** SUPPLIED MATERIAL follows **
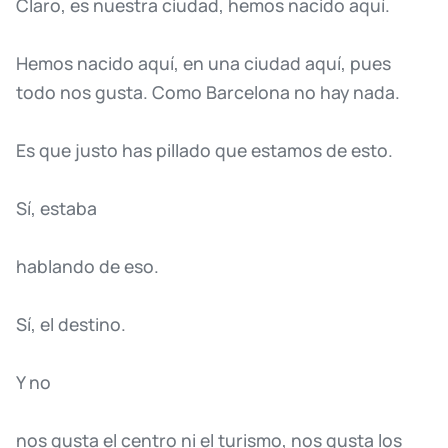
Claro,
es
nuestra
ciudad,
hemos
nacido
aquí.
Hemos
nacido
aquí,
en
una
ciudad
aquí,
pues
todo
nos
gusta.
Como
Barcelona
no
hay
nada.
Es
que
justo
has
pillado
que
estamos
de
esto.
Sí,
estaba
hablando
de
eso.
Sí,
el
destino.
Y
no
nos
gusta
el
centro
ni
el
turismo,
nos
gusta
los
** End of SUPPLIED MATERIAL **
** SUPPLIED MATERIAL follows **
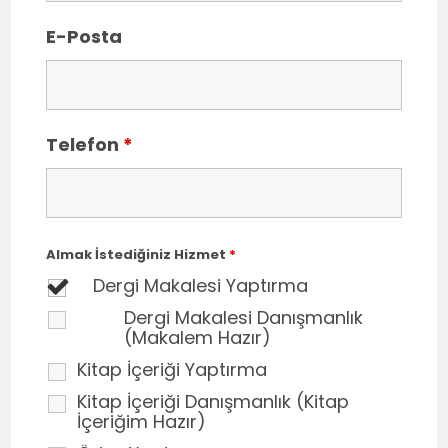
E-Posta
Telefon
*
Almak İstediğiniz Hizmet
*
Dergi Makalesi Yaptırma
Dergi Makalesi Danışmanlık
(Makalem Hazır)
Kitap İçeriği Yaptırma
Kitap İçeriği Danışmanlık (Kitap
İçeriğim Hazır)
** End of SUPPLIED MATERIAL **
WHAT YOU ARE ASKED TO DO: Nothing but a number is wanted: how many lines in the records above include "Makalesi".

RESPONSE BOX: 2